The Falarsi’s Boy Problem

J.L. Weinmeister

We travel to another grassland town called Sa Perino. The towns are clustered much closer together on this part of the continent, and you have more and more time to explore each day. We have an inn to ourselves tonight. There are many places to stay here; but I want us to have a small one to ourselves, so I can tell you a story. If you haven’t noticed, the falarsi have a genetic problem. Tonight, I’m going to tell you about it.

* * * * *

When the scientists on Kareena created their second race—the first one being the hamari—they shaped this planet into a habitable one and named it Bursna after the mountains near their home. They named their new race the falarsi, and they established them on the southern continent where the climate is warmer and more favorable for survival.

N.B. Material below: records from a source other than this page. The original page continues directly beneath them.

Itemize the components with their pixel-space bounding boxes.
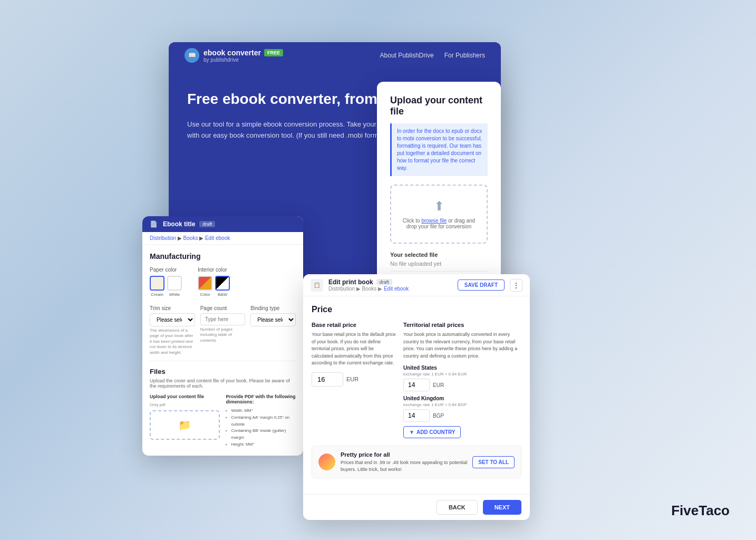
country-us-currency: EUR [433, 382, 444, 388]
price-nav-actions: SAVE DRAFT ⋮ [458, 279, 522, 292]
mfg-draft-badge: draft [199, 221, 215, 227]
brand-icon: 📖 [185, 48, 199, 63]
binding-type-label: Binding type [250, 305, 296, 311]
swatch-white-group: White [167, 276, 182, 297]
pretty-price-icon-inner [318, 454, 335, 470]
swatch-color[interactable] [198, 276, 212, 291]
price-nav-info: Edit print book draft Distribution ▶ Boo… [328, 278, 409, 292]
base-currency-label: EUR [346, 376, 358, 382]
price-nav-icon: 📋 [311, 279, 323, 292]
add-country-label: ADD COUNTRY [416, 429, 455, 435]
spec-item-4: Height: MM" [231, 441, 296, 448]
upload-zone-text: Click to browse file or drag and drop yo… [399, 218, 479, 229]
trim-size-label: Trim size [150, 305, 195, 311]
page-hint: Number of pages including table of conte… [200, 327, 246, 343]
spec-item-3: Containing BB' inside (gutter) margin [231, 428, 296, 441]
file-col-spec: Provide PDF with the following dimension… [226, 394, 296, 448]
breadcrumb-distribution[interactable]: Distribution [150, 235, 176, 241]
swatch-color-group: Color [198, 276, 212, 297]
pretty-price-content: Pretty price for all Prices that end in … [341, 451, 467, 472]
price-back-button[interactable]: BACK [437, 500, 478, 515]
file-col-spec-title: Provide PDF with the following dimension… [226, 394, 296, 404]
selected-file-label: Your selected file [390, 252, 488, 258]
swatch-white[interactable] [167, 276, 182, 291]
swatch-bw-label: B&W [215, 292, 230, 297]
spec-item-2: Containing AA' margin 0.25" on outside [231, 414, 296, 428]
base-price-col: Base retail price Your base retail price… [312, 322, 396, 438]
file-col-content-sub: Only pdf [150, 402, 220, 407]
price-footer: BACK NEXT [303, 494, 530, 520]
price-section-title: Price [312, 305, 521, 314]
save-draft-button[interactable]: SAVE DRAFT [458, 279, 505, 291]
price-title: Edit print book [328, 278, 373, 286]
color-section: Paper color Cream White Interior color [150, 267, 296, 297]
pretty-price-icon [318, 454, 335, 470]
swatch-cream-group: Cream [150, 276, 164, 297]
country-us-exchange: exchange rate 1 EUR = 0.84 EUR [403, 372, 521, 377]
price-breadcrumb-edit[interactable]: Edit ebook [384, 286, 409, 292]
free-badge: FREE [264, 49, 283, 56]
mfg-title: Ebook title [163, 220, 195, 228]
trim-size-select[interactable]: Please select [150, 313, 195, 326]
pdf-spec-list: Width: MM" Containing AA' margin 0.25" o… [226, 408, 296, 448]
price-menu-button[interactable]: ⋮ [510, 279, 522, 292]
files-section: Files Upload the cover and content file … [150, 361, 296, 448]
price-columns: Base retail price Your base retail price… [312, 322, 521, 438]
mfg-body: Manufacturing Paper color Cream White In… [142, 245, 303, 456]
book-icon: 📄 [150, 220, 158, 228]
file-drop-icon: 📁 [155, 419, 215, 431]
pretty-price-box: Pretty price for all Prices that end in … [312, 446, 521, 478]
price-nav-left: 📋 Edit print book draft Distribution ▶ B… [311, 278, 409, 292]
file-col-content: Upload your content file Only pdf 📁 [150, 394, 220, 448]
paper-color-group: Paper color Cream White [150, 267, 182, 297]
country-us-price-row: EUR [403, 379, 521, 391]
nav-about[interactable]: About PublishDrive [380, 52, 434, 59]
trim-row: Trim size Please select The dimensions o… [150, 305, 296, 355]
price-next-button[interactable]: NEXT [483, 500, 521, 515]
spec-item-1: Width: MM" [231, 408, 296, 414]
paper-color-label: Paper color [150, 267, 182, 273]
territorial-desc: Your book price is automatically convert… [403, 331, 521, 360]
breadcrumb-books[interactable]: Books [183, 235, 198, 241]
add-country-button[interactable]: ▼ ADD COUNTRY [403, 426, 461, 438]
swatch-color-label: Color [198, 292, 212, 297]
fivetaco-logo: FiveTaco [671, 503, 730, 519]
mfg-section-title: Manufacturing [150, 252, 296, 261]
price-nav: 📋 Edit print book draft Distribution ▶ B… [303, 274, 530, 296]
trim-size-group: Trim size Please select The dimensions o… [150, 305, 195, 355]
country-uk-price-input[interactable] [403, 409, 430, 422]
nav-links: About PublishDrive For Publishers [380, 52, 485, 59]
price-draft-badge: draft [376, 279, 392, 285]
brand-name: ebook converter [203, 49, 261, 57]
mfg-nav: 📄 Ebook title draft [142, 216, 303, 232]
upload-icon: ⬆ [399, 199, 479, 214]
base-price-desc: Your base retail price is the default pr… [312, 331, 396, 367]
swatch-bw[interactable] [215, 276, 230, 291]
binding-type-select[interactable]: Please select [250, 313, 296, 326]
breadcrumb-edit[interactable]: Edit ebook [205, 235, 230, 241]
binding-type-group: Binding type Please select [250, 305, 296, 355]
nav-publishers[interactable]: For Publishers [444, 52, 485, 59]
base-price-input[interactable] [312, 372, 343, 387]
country-us-price-input[interactable] [403, 379, 430, 391]
swatch-cream[interactable] [150, 276, 164, 291]
set-to-all-button[interactable]: SET TO ALL [472, 456, 515, 468]
page-count-input[interactable] [200, 313, 246, 325]
upload-title: Upload your content file [390, 95, 488, 117]
swatch-white-label: White [167, 292, 182, 297]
price-title-badge: Edit print book draft [328, 278, 409, 286]
page-count-group: Page count Number of pages including tab… [200, 305, 246, 355]
main-nav: 📖 ebook converter FREE by publishdrive A… [169, 42, 501, 69]
base-price-input-group: EUR [312, 372, 396, 387]
upload-dropzone[interactable]: ⬆ Click to browse file or drag and drop … [390, 185, 488, 244]
country-us-name: United States [403, 365, 521, 371]
pretty-price-title: Pretty price for all [341, 451, 467, 458]
territorial-title: Territorial retail prices [403, 322, 521, 328]
file-drop-area[interactable]: 📁 [150, 410, 220, 440]
file-col-content-title: Upload your content file [150, 394, 220, 399]
upload-notice: In order for the docx to epub or docx to… [390, 123, 488, 176]
price-card: 📋 Edit print book draft Distribution ▶ B… [303, 274, 530, 520]
browse-link[interactable]: browse file [421, 218, 447, 224]
brand-sub: by publishdrive [203, 57, 283, 63]
add-country-icon: ▼ [409, 429, 414, 435]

The falarsi lived off the land, preferring to live on the edges between forests and grasslands. The vast savannah bordered four different types of forest: rainforest, subtropical, monsoonal rainforest, and monsoonal subtropical. The people prospered from the abundant resources, and the scientists considered their experiment a success so far.

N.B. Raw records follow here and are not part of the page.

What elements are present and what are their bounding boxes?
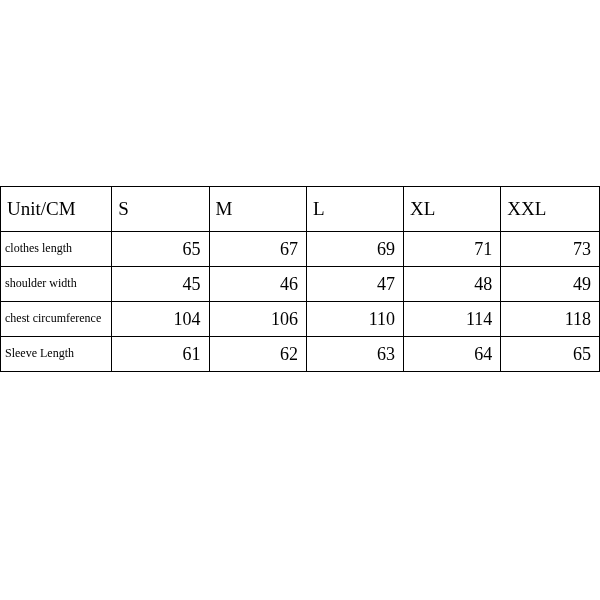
cell-value: 65 bbox=[501, 337, 600, 372]
cell-value: 48 bbox=[404, 267, 501, 302]
cell-value: 47 bbox=[306, 267, 403, 302]
row-label: shoulder width bbox=[1, 267, 112, 302]
cell-value: 46 bbox=[209, 267, 306, 302]
size-chart-table: Unit/CM S M L XL XXL clothes length 65 6… bbox=[0, 186, 600, 372]
unit-header: Unit/CM bbox=[1, 187, 112, 232]
cell-value: 45 bbox=[112, 267, 209, 302]
cell-value: 114 bbox=[404, 302, 501, 337]
cell-value: 64 bbox=[404, 337, 501, 372]
size-header-m: M bbox=[209, 187, 306, 232]
table-row: chest circumference 104 106 110 114 118 bbox=[1, 302, 600, 337]
size-header-xxl: XXL bbox=[501, 187, 600, 232]
table-row: shoulder width 45 46 47 48 49 bbox=[1, 267, 600, 302]
cell-value: 49 bbox=[501, 267, 600, 302]
size-header-xl: XL bbox=[404, 187, 501, 232]
cell-value: 61 bbox=[112, 337, 209, 372]
cell-value: 71 bbox=[404, 232, 501, 267]
header-row: Unit/CM S M L XL XXL bbox=[1, 187, 600, 232]
cell-value: 65 bbox=[112, 232, 209, 267]
cell-value: 67 bbox=[209, 232, 306, 267]
size-header-s: S bbox=[112, 187, 209, 232]
cell-value: 62 bbox=[209, 337, 306, 372]
table-row: clothes length 65 67 69 71 73 bbox=[1, 232, 600, 267]
table-row: Sleeve Length 61 62 63 64 65 bbox=[1, 337, 600, 372]
cell-value: 73 bbox=[501, 232, 600, 267]
row-label: chest circumference bbox=[1, 302, 112, 337]
cell-value: 104 bbox=[112, 302, 209, 337]
size-header-l: L bbox=[306, 187, 403, 232]
cell-value: 110 bbox=[306, 302, 403, 337]
row-label: clothes length bbox=[1, 232, 112, 267]
cell-value: 63 bbox=[306, 337, 403, 372]
cell-value: 106 bbox=[209, 302, 306, 337]
row-label: Sleeve Length bbox=[1, 337, 112, 372]
cell-value: 118 bbox=[501, 302, 600, 337]
cell-value: 69 bbox=[306, 232, 403, 267]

After a few generations came into being, a problem became apparent. The women weren’t having an equal number of boys and girls. For every two baby girls, there were three baby boys. Combine that with high mortality rates for women and infants during childbirth, and there was a problem.

The geneticists realized something must have gone wrong when they were creating the falarsi men—the ones who supplied the genes that determined biological sex. While they eventually figured out what the problem was, they chose not to correct it in the falarsi. They wanted to see how they adapted to the unequal ratio.

The first thing the falarsi did is work on their healing abilities. While they are gifted with the ability to heal, there are many things magic can’t fix. They had to find other solutions to the high mortality rate. This is why falarsi are the best healers in the universe.

With more women and newborn girls surviving childbirth, the skew wasn’t as severe. Many men went without wives and children. These men typically became lumberjacks or miners who would live great distances from their homes to acquire new resources. Eventually, some became sailors and utilized marine resources. When they discovered the continent to the north, single men became hunters and trappers who would harvest the resources in the north and bring them back to their homeland.

This adaptation worked for a time, keeping the single men busy since they couldn’t have a domestic lifestyle; but as the population grew, this method wasn’t enough. Conflict broke out between the falarsi as they tried to work with their genetic problem. Some falarsi chose to move to the northern continent where they could live the way they wanted to. Over time, the two groups developed different ways of dealing with the excess number of men. In two days, you’ll witness the northerners’ way.